Natürlich bekommen Flüchtlinge nicht mehr als andere Hartz-IV-Empfänger an staatlichen Leistungen, im Gegenteil: Das Kindergeld wird häufig mit den Leistungen verrechnet und abgezogen. Erst nach 15 Monaten Aufenthaltsdauer haben Asylbewerber überhaupt erst Anspruch auf Leistungen in Höhe von Hartz IV. Davor gibt es – zum Beispiel in Erstaufnahmeeinrichtungen – nur Sachleistungen. Wohnen die Asylbewerber in einer Gemeinschaftsunterkunft, zahlen die Behörden für einen Single im Heim im Monat gerade mal 299 Euro. Fazils Familie hat zwar eine eigene Wohnung, aber muss mit rund 250 Euro pro Person auskommen.

Nach der Hetze geht die Schikane weiter: Rechte bestellen Waren über die geklauten Kontodaten

Als wären die Anfeindungen nicht schon belastend genug, muss die Familie sich jetzt auch noch mit Cybercrime herumschlagen. Denn das Foto vom geklauten Kontoauszug landete komplett mit Adressen und Namen des Empfängers sowie BIC und IBAN im Netz. Unbekannte haben daraufhin auf den Namen der Familie groß im Internet eingekauft und wollten sie per Nachnahme bezahlen lassen.

Die Familie musste nun ihr Konto wechseln. Und das Landratsamt meldete die Geschichte der Polizei, die nun wegen der Veröffentlichung und der unerlaubten Verwendung persönlicher Daten ermittelt.
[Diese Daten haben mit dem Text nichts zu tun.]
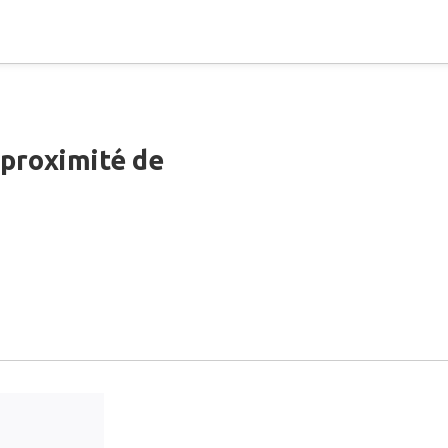
 proximité de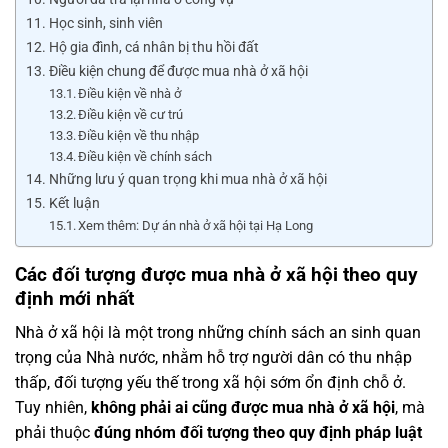
Học sinh, sinh viên
Hộ gia đình, cá nhân bị thu hồi đất
Điều kiện chung để được mua nhà ở xã hội
Điều kiện về nhà ở
Điều kiện về cư trú
Điều kiện về thu nhập
Điều kiện về chính sách
Những lưu ý quan trọng khi mua nhà ở xã hội
Kết luận
Xem thêm: Dự án nhà ở xã hội tại Hạ Long
Các đối tượng được mua nhà ở xã hội theo quy
định mới nhất
Nhà ở xã hội là một trong những chính sách an sinh quan
trọng của Nhà nước, nhằm hỗ trợ người dân có thu nhập
thấp, đối tượng yếu thế trong xã hội sớm ổn định chỗ ở.
Tuy nhiên,
không phải ai cũng được mua nhà ở xã hội
, mà
phải thuộc
đúng nhóm đối tượng theo quy định pháp luật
Interessant ist die Reise der Nachricht durchs Internet: Denn nachdem die Verifizierungplattform Mimikama berichtete, dass der Kontoauszug vermutlich echt sei, aber es unmöglich sei, ohne Abrechnung auf die Anzahl der Personen zu schließen, die von diesem Betrag leben müssen (es können zum Beispiel Sonderzahlungen wie Arztbesuche anfallen, Kindergeld verrechnet werden etc.), drehten rechte Blogs die Sache folgendermaßen: "Keine Fälschung!? Kontoauszug mit 1780,35 € für Asylbewerber".
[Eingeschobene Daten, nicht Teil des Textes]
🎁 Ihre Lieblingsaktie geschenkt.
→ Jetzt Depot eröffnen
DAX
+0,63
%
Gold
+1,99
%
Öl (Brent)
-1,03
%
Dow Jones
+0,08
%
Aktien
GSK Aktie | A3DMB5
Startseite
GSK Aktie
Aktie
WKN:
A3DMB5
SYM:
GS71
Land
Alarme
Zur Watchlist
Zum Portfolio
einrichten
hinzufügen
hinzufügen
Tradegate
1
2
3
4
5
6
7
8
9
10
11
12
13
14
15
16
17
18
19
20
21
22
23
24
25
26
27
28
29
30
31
Nachdem ein Blog namens Opposition24.com den vermeintlichen Aufreger am 21. August online stellt, wird die Fake News rasend schnell kopiert und erscheint auf News-Schleudern wie "Ad Hoc News", alt- und neurechten Blogs und Verschwörungs-Websites ungeprüft – in der Regel wird der Inhalt innerhalb von 48 Stunden 1:1 übernommen.

Facebook hat die betreffenden Empörungsposts mittlerweile gelöscht, allerdings kursieren Versionen des Bildes noch immer auf rund einem Dutzend rechter Websites. Trotzdem erhält die Familie von Polizei, Landratsamt und nicht zuletzt ihren Nachbarn Unterstützung, so dass zu hoffen ist, dass sie bald wieder ungestört weiterleben kann. Darwish beginnt demnächst ein Praktikum als Arzthelfer.